As for Whitney, what more can be said about her that millions more have not. At her prime, she had THE VOICE and THE STYLE that was unmistakably Whitney’s. She was that special. There was a remark, I believe, made by Simon Cowell during one of the American Idol series, as an advice for female singers wanting to go far – Don’t do a Mariah, don’t do a Celine and for goodness sake, don’t do a Whitney.
The remark was apt. If you don’t have it, don’t try it, cos if you do, you’ll most probably suck. Totally. And for Whitney, that was one of the highest compliments that any one can possibly give.
True, she had her problems, some well documented and some widely publicised. Some unwanted, some unwarranted, some downright nasty. But then again, she is, after all, Whitney and hell, the whole world knows who Whitney is.

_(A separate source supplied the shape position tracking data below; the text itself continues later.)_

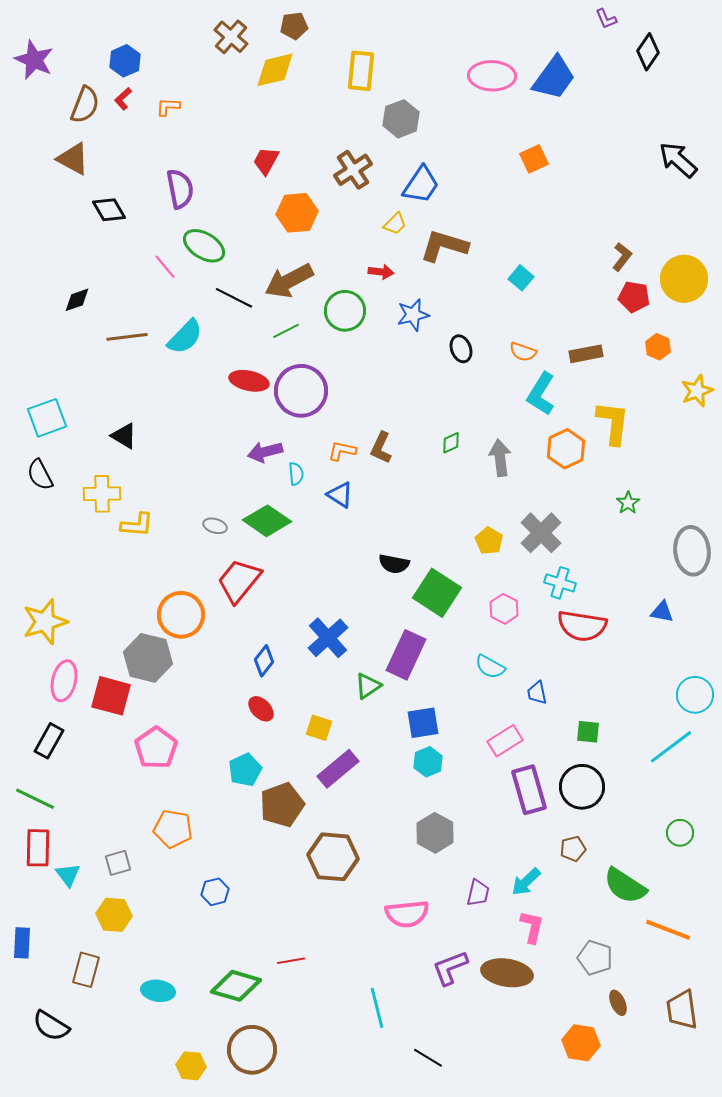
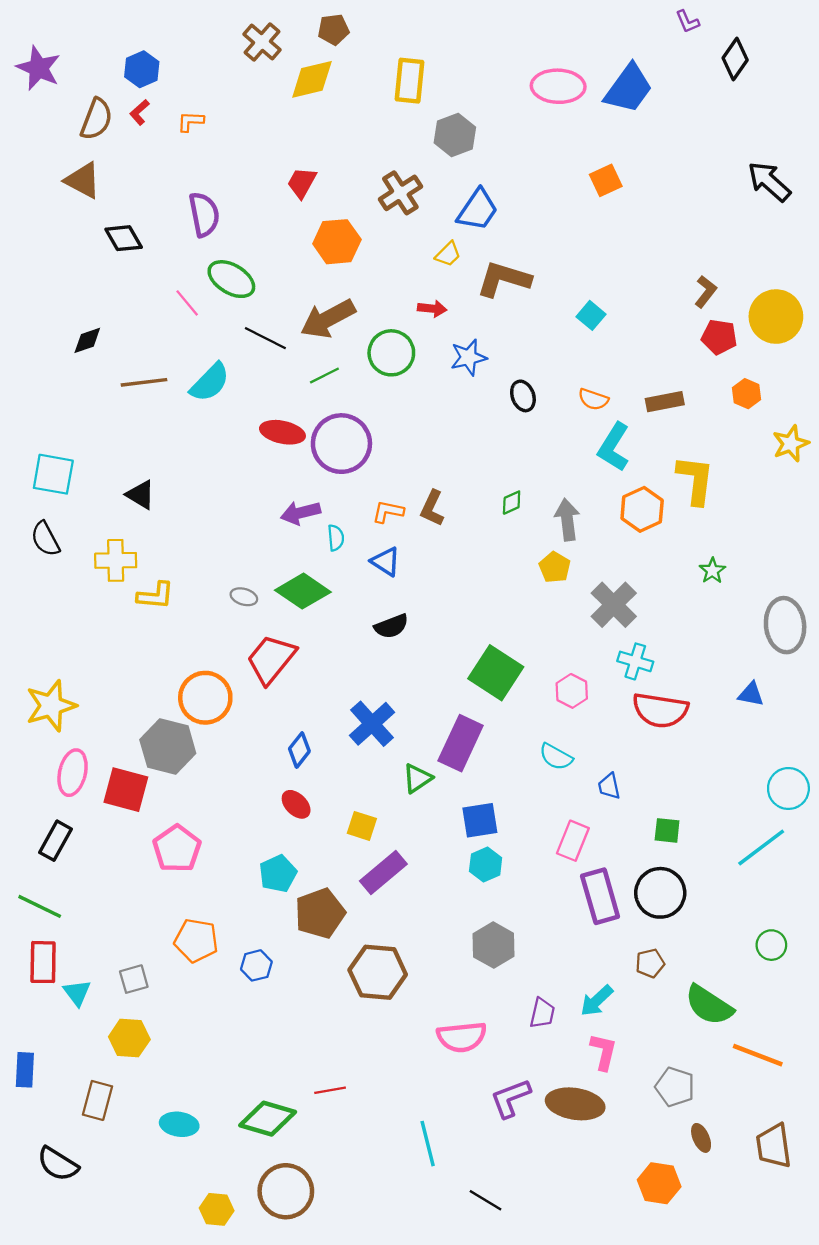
cyan square: (47, 418) -> (53, 474), turned 30
yellow pentagon: (489, 541) -> (555, 567), moved
black semicircle: (394, 564) -> (391, 626), moved, turned -32
pink rectangle: (505, 741) -> (573, 841), turned -36
blue hexagon: (215, 892) -> (256, 965), moved

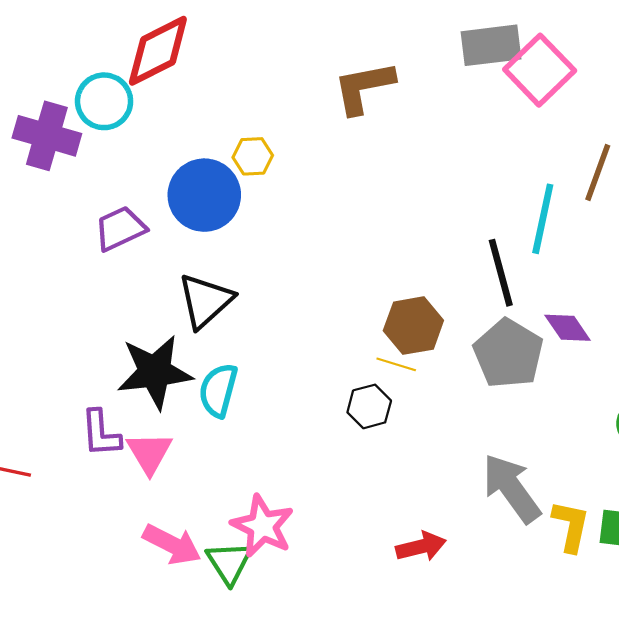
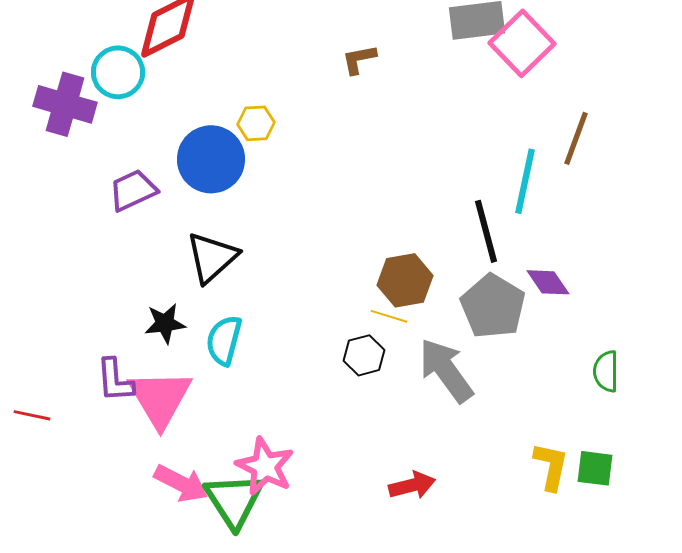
brown L-shape: (364, 87) -> (359, 59), size x0.6
black star: (155, 372) -> (165, 323), size x0.6
pink triangle: (149, 453) -> (160, 398), size x1.5
gray arrow: (512, 488) -> (446, 370), moved
green triangle: (229, 563) -> (234, 500), size x1.4

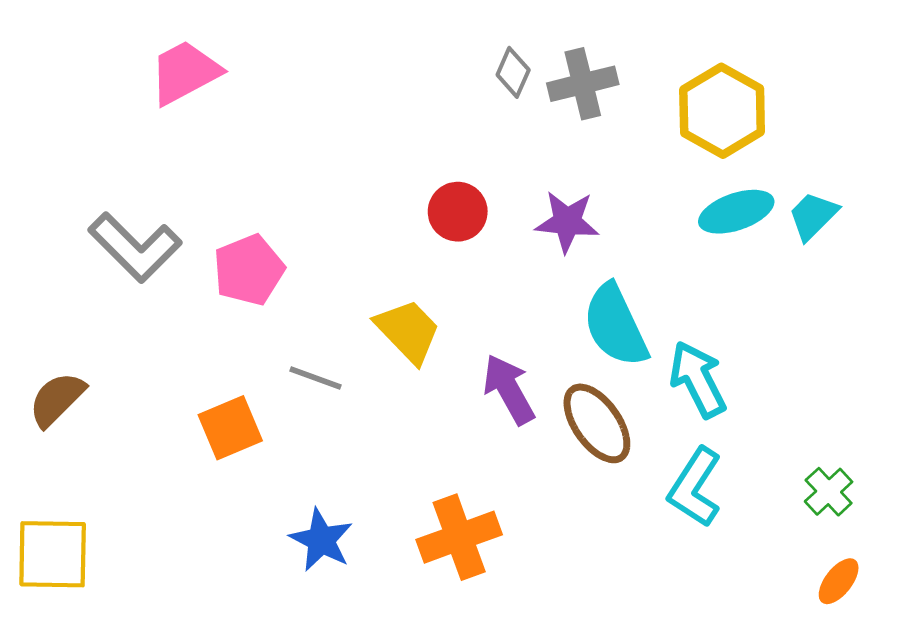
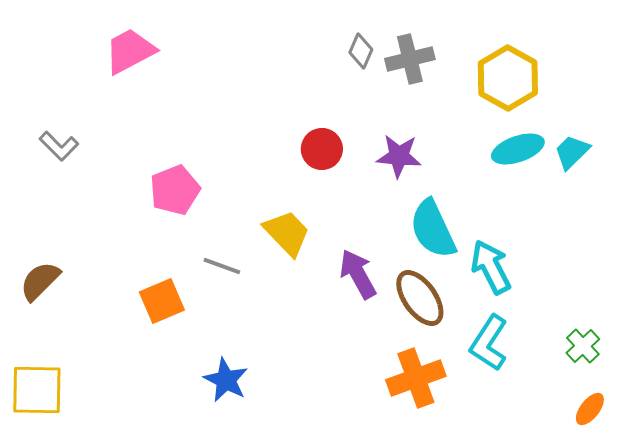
gray L-shape: (135, 247) -> (59, 146), moved, size x0.6
orange cross: (459, 537) -> (416, 378), moved

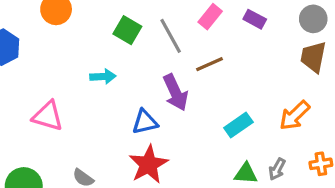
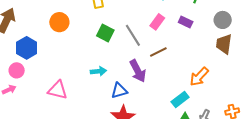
cyan arrow: (103, 76) -> (98, 71), moved
orange arrow: (295, 115) -> (199, 77), moved
cyan rectangle: (238, 125) -> (180, 99), moved

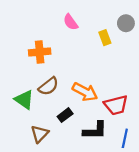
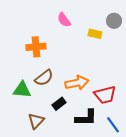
yellow rectangle: (105, 38) -> (95, 34), turned -56
orange arrow: (85, 92) -> (77, 83), turned -40
green triangle: (24, 100) -> (22, 90), turned -30
blue line: (125, 138) -> (113, 125), turned -48

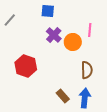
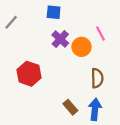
pink line: (90, 30) -> (100, 33), turned -32

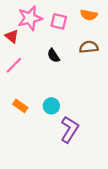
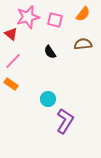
orange semicircle: (89, 15) -> (83, 14), turned -63
orange rectangle: (20, 106) -> (11, 84), moved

And now that she has passed, true to form, her music is suddenly back in vogue with demands for copies of her recordings far exceeding supply. Hopefully, as they lay her body to rest, all the negatives that has followed her in her life shall be buried with her and whats left to remember her by are just the positives.
The ways of the world dictates that whoever is born and lives shall wither and die some day. High born, low born, gifted or otherwise, it makes no difference. We are all, at the end of the day, just human after all and mere mortals whom death can make its acquaintance at any time.
There are other musically gifted artists that I have come to admire over the years, who have passed on. Luther Vandross, for one. His soothing soulful renditions, what can I say? ‘Dancing with my father’ still affects me the way that it did when I first heard it back then. And I sincerely believe Richard Marx never thought that his song could have been that beautiful.
Barry White is another. He has this unique voice that when you hear it, you know its him. For me, Barry White always reminds me of Ally McBeal and her gang of quirky lawyers. They were good for each other, Barry White and Ally McBeal. Each reminded me of the other and I believe, each made the other more famous than before.
For Malaysians, we still remember P Ramlee. For non-Malaysians, they may wonder just who is P Ramlee? Multi talented, he too received his recognition for his works in films and music after his passing. Posthumously decorated and honoured many times over, he passed away in 1974. That was more than 25 years ago and today he is still remembered for his works.
But prior to his passing, he was humiliated by so-called intellectuals, who branded his films and music as being outdated and of no intellectual content. Hounded and disgraced, he died penniless. Today, Malaysians of all ages remember him but none remember the so-called intellectuals who pronounced him the village dunce.
Over the years, there have been many of these musically gifted artists who have come and gone, regardless of where they come from. Lets just hope that they received recognition when they were still amongst us, and not only after they have gone. And that people also accept that they are also just human beings, mere mortals who are prone to making mistakes, like the rest of us. Then maybe the world would be a better, kinder and a more enriching place for all of us.